I’m about 60 pages into Robert D. Kaplan’s Adriatic: A Concert of Civilizations at the End of the Modern Era and am still uncertain about

it. With such a big sounding title, in such a nice new cloth bound edition from Random House, it seems it should be more substantial than it is so far. I also can’t quite tell what the genre is, which is probably the source of my initial uncertainty at least — how do I approach this? what sort of a book is it?

And then there’s something annoying about the narrative voice: I can’t quite shake the sense that, while the voice is constructed around the sort of questioning of things and oneself that comes with deep engagement with places and people that are different from oneself, that same voice comes across as awfully certain about quite a lot, including itself. So while he often says explicitly things like, “I’m a traveler,” “traveling disrupts one’s sense of self, what one thinks one knows,” “I have often felt like I don’t know X,” he then turns around and pronounces judgment on just about everything from geopolitics and the future (!) role of China in the Mediterranean to the poetry of Ezra Pound (not a very good poet, according to Kaplan). This is not an attractive narrative approach and leaves me feeling a bit like there’s something dishonest going on in the telling, or maybe a lack of awareness on the part of the narrator.

I am thinking it might be mostly a memoir at this point, which helps a bit on the history front since some things are weirdly off with that. For instance, he spends several pages on Boethius but spells the name consistently without the “h” (Boetius). Where did that come from, and why didn’t a copy editor catch it? And when he refers to the author Jan Morris, who has three books in his bibliography under that name, he seems to feel the need to refer to her as James Morris and put the Jan in parentheses. Again, why?

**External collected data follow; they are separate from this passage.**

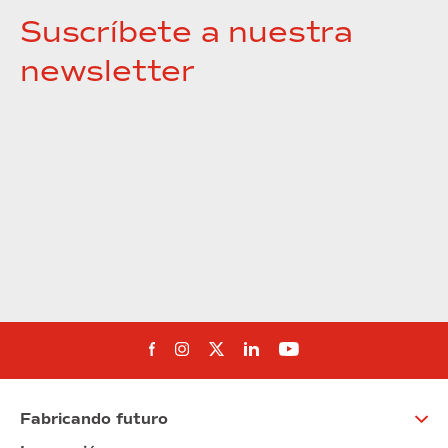
Suscríbete a nuestra
newsletter
Síguenos en Facebook
Síguenos en Instagram
Síguenos en Twitter
Síguenos en Linkedin
Síguenos en You
Fabricando futuro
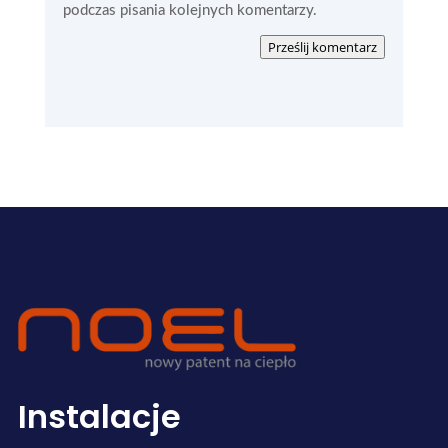
podczas pisania kolejnych komentarzy.
Prześlij komentarz
Instalacje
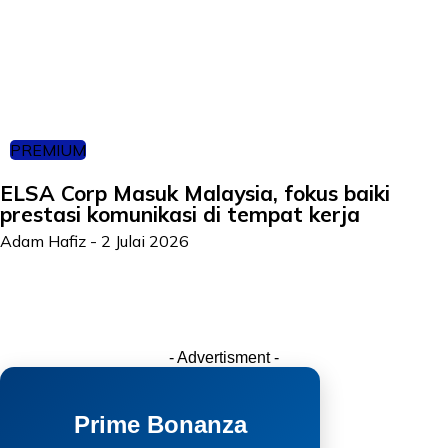
PREMIUM
ELSA Corp Masuk Malaysia, fokus baiki
prestasi komunikasi di tempat kerja
Adam Hafiz
-
2 Julai 2026
- Advertisment -
Prime Bonanza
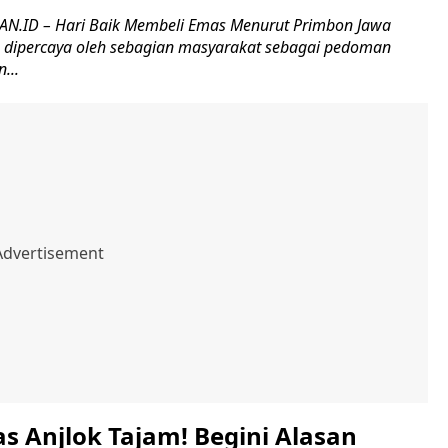
.ID – Hari Baik Membeli Emas Menurut Primbon Jawa
h dipercaya oleh sebagian masyarakat sebagai pedoman
...
s Anjlok Tajam! Begini Alasan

Then there’s the coverage of the book itself, which from an area perspective is spotty but is much more acceptable as memoir. He does seem to be re-visiting some places he visited many years ago, except for the first two chapters, because of which I got the impression he was going to be exploring rather than re-visiting: again, different kinds of books. Otherwise, I can’t quite see why a book “on” the Adriatic would not include anything substantial about the Italian coast from south of Rimini, where he begins, to Apulia, where the Adriatic ends, or on any of the Croatian islands except for, as far as I can tell, Korčula; nor does there appear to be any dedicated content on northern Dalmatia (between Rijeka and Split), which is sort of a big part.

If it’s a memoir and not so much a research-based book about the Adriatic, then even that seems to require some further qualification, as it is mostly about what the author has read, a sort of bibliography with extensive personal commentary. That can be interesting if the books are good and the commentary is good. The books are often good, and some are new to me.

The commentary has mostly not been that interesting so far, though I did learn something from his summary of Francis Oakley’s The Emergence of Western Political Thought in the Latin Middle Ages, especially regarding Byzantium’s accommodation of the Ancient World’s notion of “sacral kingship” for what would eventually become Eastern Orthodoxy, in effect putting imperial authority in harmony with a clerical priesthood, which helped me understand how old and how different from Western forms of political power is the sort of merging that the current Russian president has tried to make use of in recent years.